The Network held an initial ‘Stepping Stones’ Forum Meeting at North Devon Hospice, Barnstaple, Devon in May 2014. At this meeting short presentations were made by a broad selection of people with different interests. Speakers included Professor Liz Williamson, Jeremy Parker, Dr Angie Butterfield, Colin Porter, Dr Gursewak Aulakh, Dr Anne Stobart. From this meeting we were able to agree a way forward and a steering group was founded. The members of the steering group are: Gursewak Aulakh, landscape architect at University of Plymouth; Angie Butterfield, garden historian; Daryl Martin, sociologist at University of York; Zoe Millman, landscape researcher at Birmingham City University; and Colin Porter, landscape designer. It was agreed at this meeting that the Network is ‘ a UK initiative – we are a multidisciplinary community of gardeners, designers, landscape architects, sociologists, therapists and health care professionals. We are practitioners and academics and a key aim is to bring all those involved with the healing environment into closer dialogue. Our aim is to provide a forum and to ensure this subject is of interest to a wide range of people. We want to break down barriers and promote serious debate about the role of green space in healthcare interventions’.
The enthusiasm and commitment we received from this first meeting was very encouraging and reinforced our early hopes.
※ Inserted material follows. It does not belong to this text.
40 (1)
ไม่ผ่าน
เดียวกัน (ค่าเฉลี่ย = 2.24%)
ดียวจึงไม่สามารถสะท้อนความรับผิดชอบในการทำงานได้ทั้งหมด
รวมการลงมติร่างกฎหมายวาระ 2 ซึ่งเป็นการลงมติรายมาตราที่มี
Although we have little funding to achieve our broader aims of having an on-line presence, we know from first- hand experience (which in some cases is reinforced by research) that the benefits from contact with nature are profound. Despite a slightly evangelical zeal to broaden peoples understanding of these benefits we feel that this is something we should do. When we talk about it with other people that feeling is echoed and shared. When the time is right our efforts and aspirations will bear fruit.
Our first meeting was followed by a one day seminar Nature and Wellbeing’ in February 2015 at the Penny Brohn Cancer Care Centre in Bristol where the 5 acre garden is central to the therapeutic and healing work they do there. The event was hosted by Michael Connors, Director of Services at Penny Brohn and Colin Porter. It was attended by 31 people including landscape architects, designers, gardeners, writers, researchers and health care professionals. Speakers included Kathryn Aalto, Jeremy Parker, Angie Butterfield, Juliet Sargeant, Stephen Pettet-Smith, Liz Williamson and Sara Miller.
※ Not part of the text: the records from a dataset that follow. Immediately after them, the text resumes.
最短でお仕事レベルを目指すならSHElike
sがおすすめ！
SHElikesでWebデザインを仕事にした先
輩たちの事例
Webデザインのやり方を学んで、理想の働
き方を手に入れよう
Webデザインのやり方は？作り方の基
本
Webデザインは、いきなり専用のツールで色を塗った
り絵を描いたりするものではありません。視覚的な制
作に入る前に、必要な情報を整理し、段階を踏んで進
We are now at the point where we have a core of support that is willing to help with developing the Network. We have funding applications ready to process and are working to set up a committee and bank account. We do need more help to set up the committee and to have a working group to help develop the web site, please do help if you can. We welcome enquiries from people who want to hear more or be on our database. This is a small and new organisation but one with a big and generous heart, which is as it should be. With the breadth and depth of support and interest we already have we have a lot to offer and a lot to share.